The collaboration, Stacey said, “is a nice example of where you’ve got a biology lab working with an engineering lab. It’s something that’s very difficult to do if you don’t have the Bond Life Science Center to manage it, because you have to be able to rub up against these people.”
Collaborations are necessary, Stacey said, “because science has become so specialized that you can’t be an expert on everything. But quite frankly the major reason I do it is just because it’s more fun. ... You talk to people, you interact; it just makes it more enjoyable.” Stacey has also collaborated with Gary Weismann, Jay Thelen, and David Mendoza-Cózatl, as well as Peck, Gassmann and Schultz.
Hunt enthused about potential for sharing biosensor technology and innovative ideas
Not everyone can attend the data blitzes, and Hunt says she is eager to get the word out even further about the technology she can share and her willingness to collaborate.

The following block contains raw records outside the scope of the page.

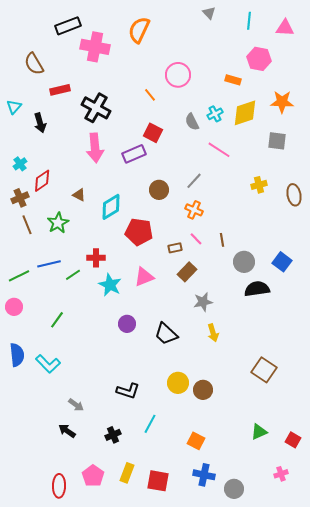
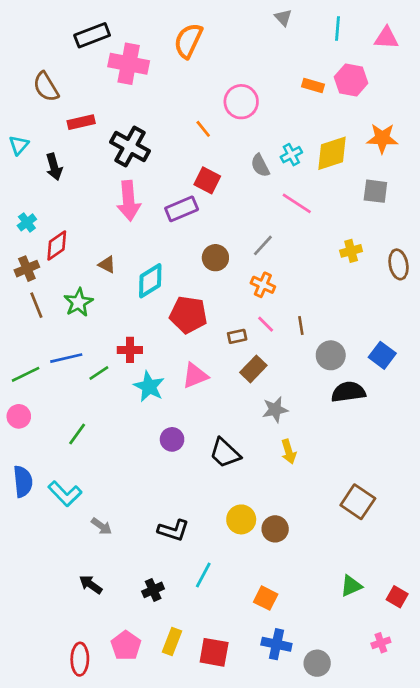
orange rectangle: (233, 80) -> (313, 85), moved
gray arrow: (76, 405) -> (102, 526), moved

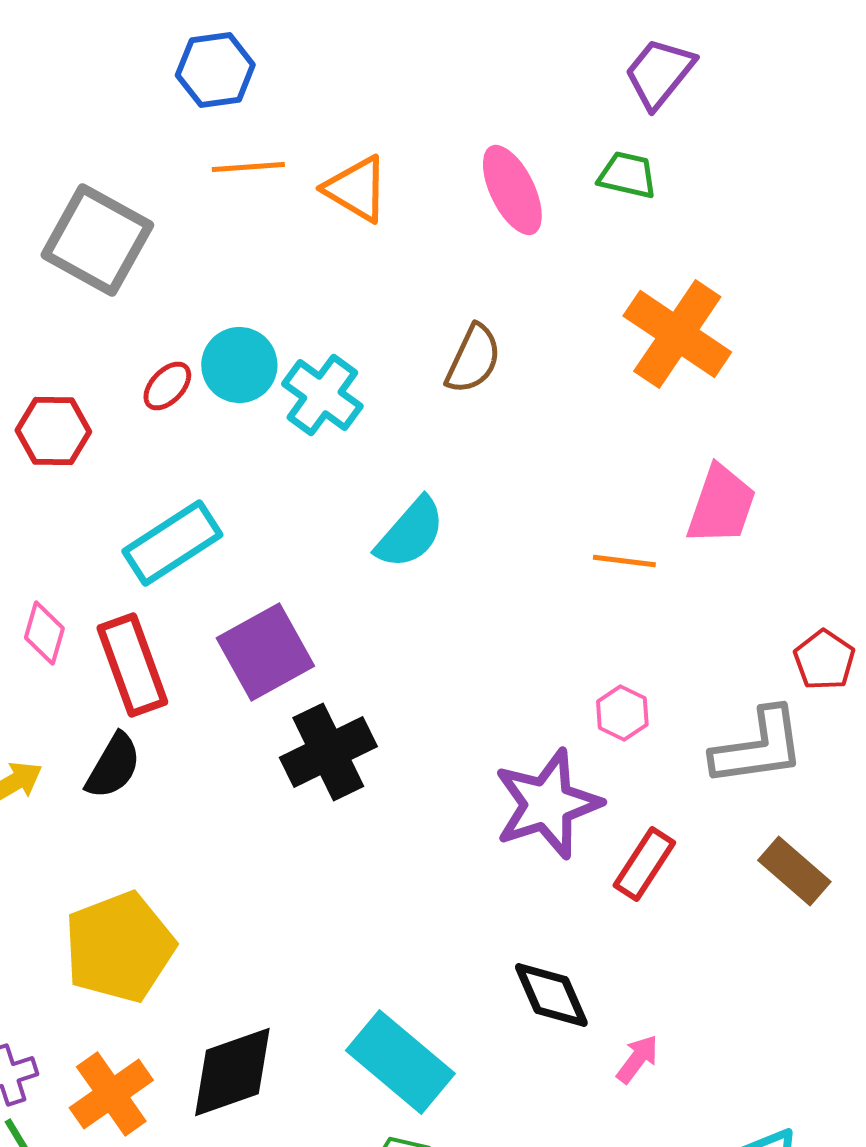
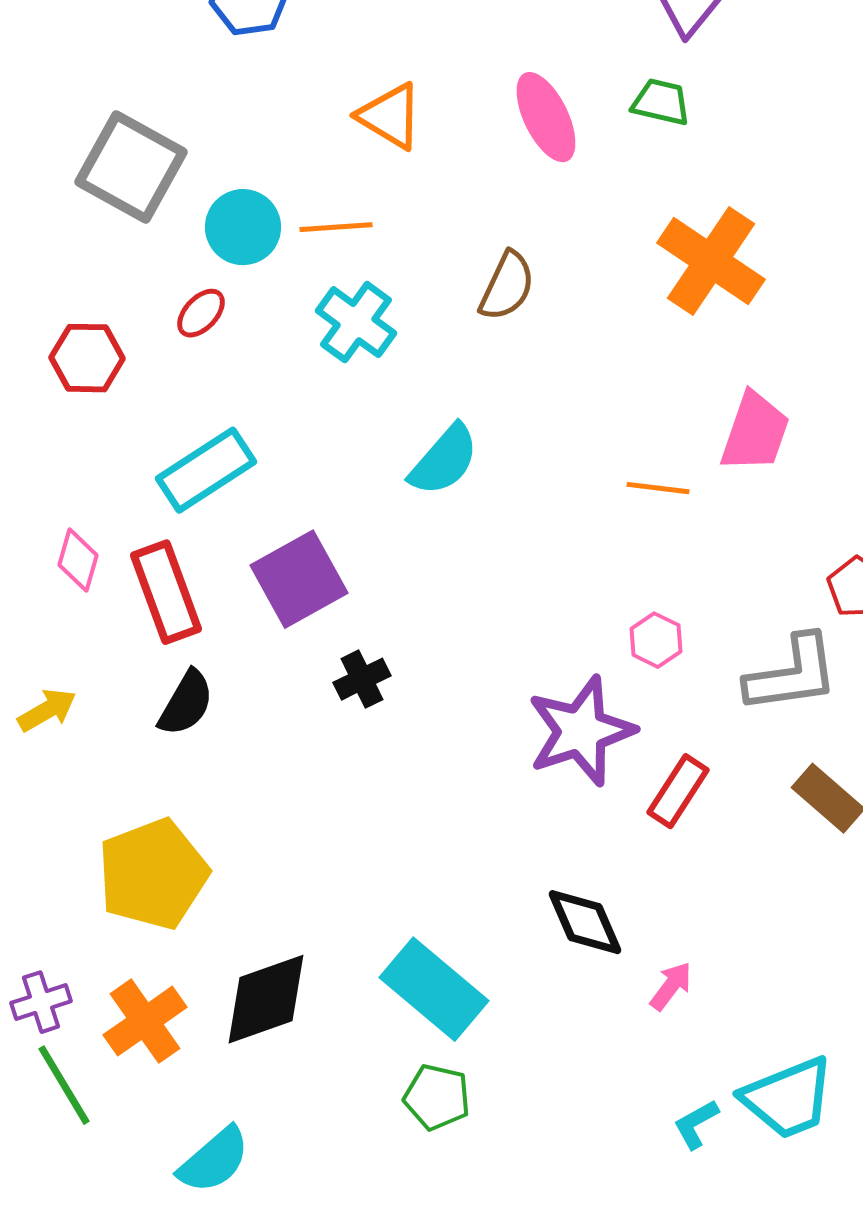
orange line: (248, 167) -> (336, 227), moved
cyan circle: (239, 365) -> (243, 227), moved
black cross: (328, 752) -> (362, 679), size x0.6
black semicircle: (113, 766) -> (186, 703), moved

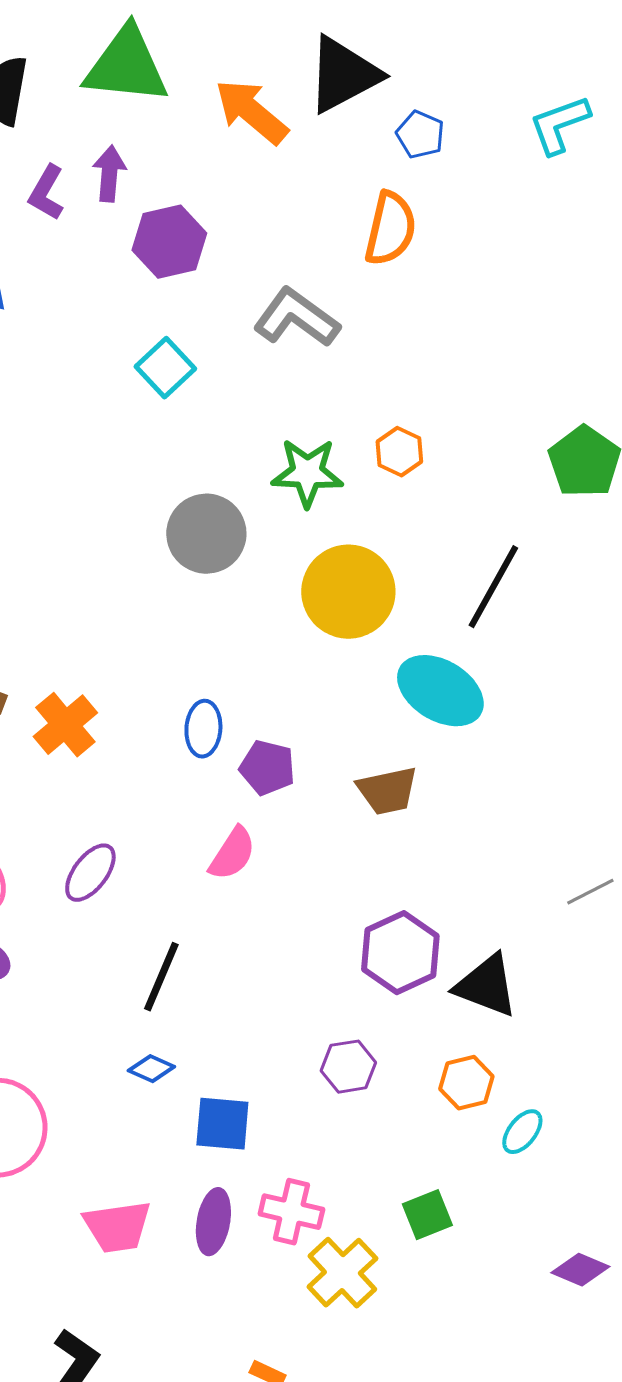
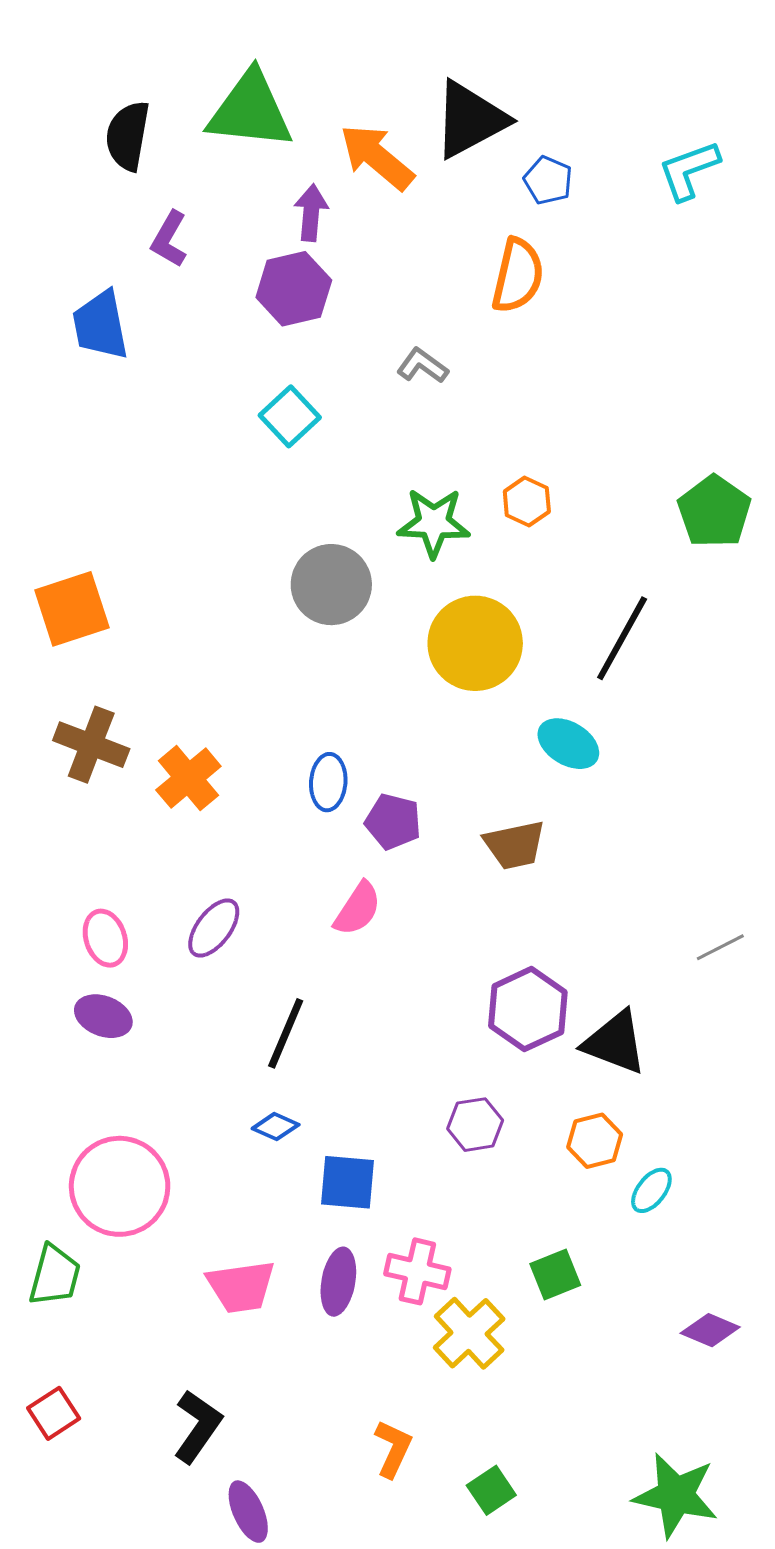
purple arrow: (109, 174) -> (311, 213), moved
gray L-shape: (296, 318) -> (422, 366), size x0.6
cyan ellipse: (440, 691) -> (568, 744), size x0.7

Hunt has built an “on-chip optical biosensor platform.” It utilizes optical fibers the size of human hairs, lasers, and micro-scale optical devices to peer into water or other substances, looking for specific compounds. Using her materials engineering background, Hunt can modify this biosensor to search for a wide variety of tiny particles. She is now focusing on detecting specific pathogens and chemical pollutants within wastewater samples, such as viruses, bacteria, proteins, and even nanoparticles. The biosensor’s range is so sensitive that it can detect these compounds potentially down to the single molecule level, she said.

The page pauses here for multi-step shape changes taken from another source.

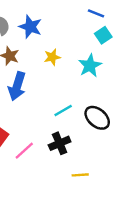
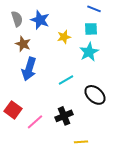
cyan square: (103, 35) -> (91, 29), moved, turned 32
yellow star: (52, 57) -> (64, 37), moved
cyan line: (63, 111) -> (66, 80), moved

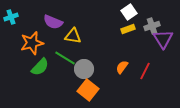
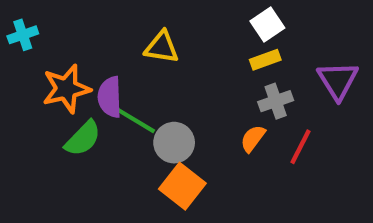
purple semicircle: (53, 22) -> (110, 97), moved, turned 66
gray cross: (152, 26) -> (276, 101), moved
yellow triangle: (73, 36) -> (162, 47), moved

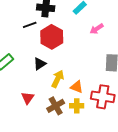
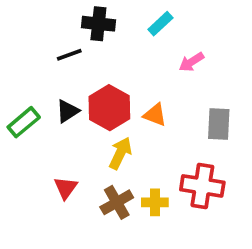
red hexagon: (52, 37) -> (109, 108), moved
black triangle: (40, 64) -> (67, 111), moved
orange triangle: (77, 87) -> (155, 115), moved

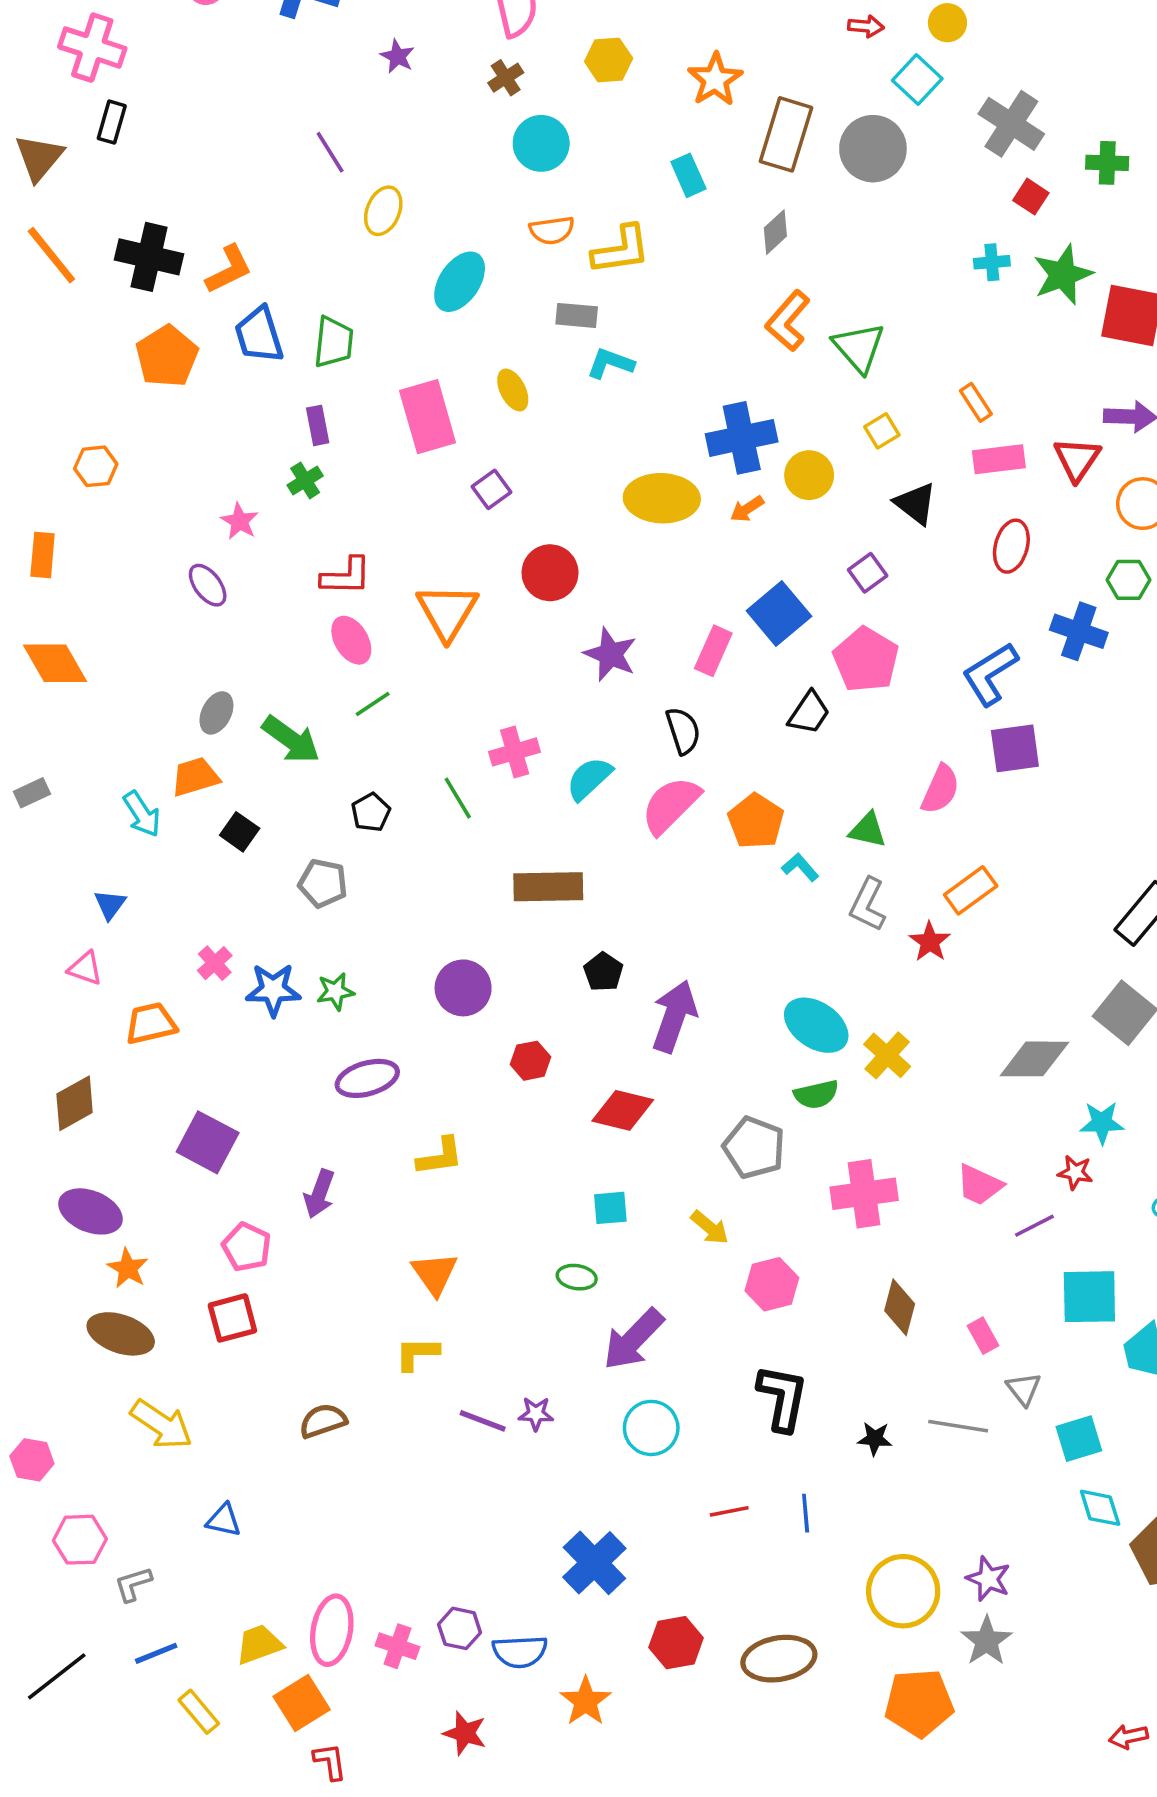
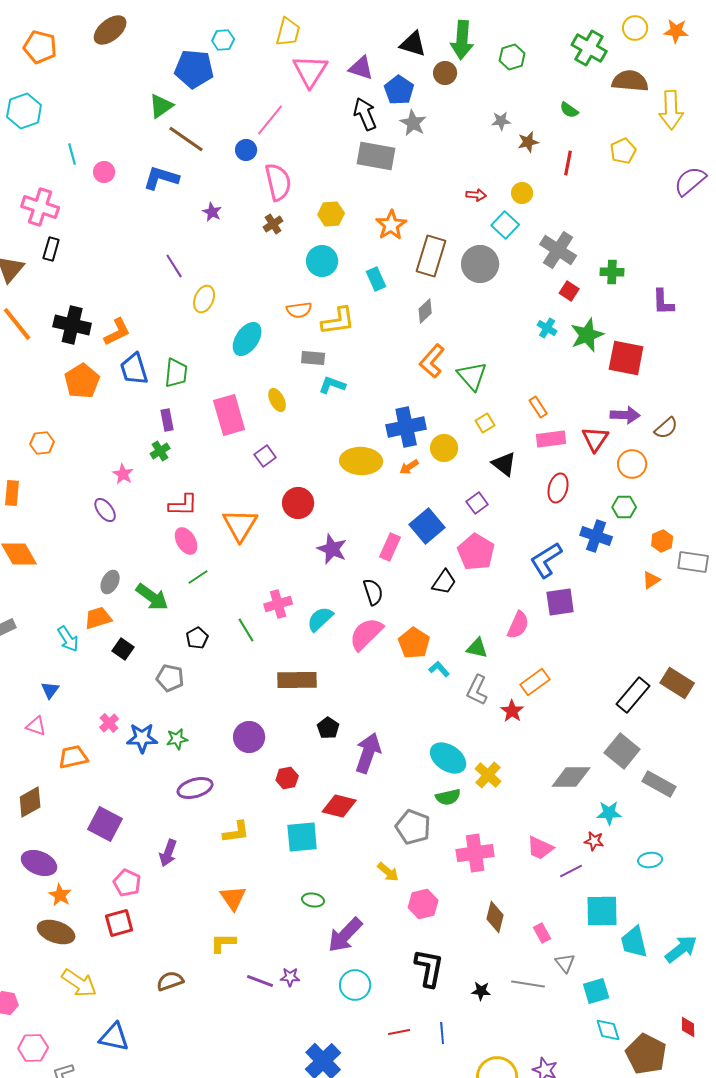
cyan circle: (541, 143) -> (322, 261), moved
cyan cross: (992, 262) -> (547, 328), turned 36
cyan square: (610, 1208) -> (302, 837), moved, size x1.6
blue triangle: (224, 1520) -> (114, 1037), size x1.5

In addition to working with Stacey, Hunt is currently collaborating with biological engineer John Viator on another in-house project. But she sees opportunities for more partnerships among Bond Center investigators. She hopes her colleagues will put her biosensor to work. “I’m an engineer. I need problems to solve,” said Hunt. “They (Bond LSC scientists) all have different questions that they need answered. Maybe my platform could help answer those questions,” she said.
Hunt’s philosophical outlook about interdisciplinary collaboration goes way beyond sharing technology; it’s the exchange of concepts that excites her.
The most important “cutting edge” of science, Hunt believes, is “the interdisciplinary edge, the overlap between one science and another – between physics and biology, between physics and chemistry, and between engineering and all of the sciences. That’s where most of the exciting innovations come about.”
Being at the Bond LSC allows for interactions among people “with different perspectives,” who “may approach problems in different ways,” said Hunt. “We all talk in different languages scientifically … and when you get people like that together … it’s like translating everything and out of that grows an idea, one that ‘we’ve never thought of doing this way.’ … It’s not just a melding of skill sets … it’s the ideas that come together, that mesh in ways that you wouldn’t necessarily expect.”
Hunt, acknowledging that people conducting research elsewhere sometimes feel isolated, said she thinks scientists working in the LSC “can’t be scientifically lonely because there are so many people around you who are doing such interesting science.”
“In the halls, in the corridors, outside my door … I hear all these things (people talking) and it’s just science, science, science,” Hunt said. “The atmosphere is so conducive to learning and to picking up new things — the science sneaks up on you.” This includes concepts from disciplines unrelated to hers. “There’s this osmotic effect; you start learning things that you wouldn’t before,” she said.
Concerning her collaborations with Viator and Stacey, Hunt said “I’m learning from them and they’re learning from me, and we’re hopefully producing really, really good science. We’re producing things that no one has ever tried before, that nobody’s ever thought of before, simply because we’re here.”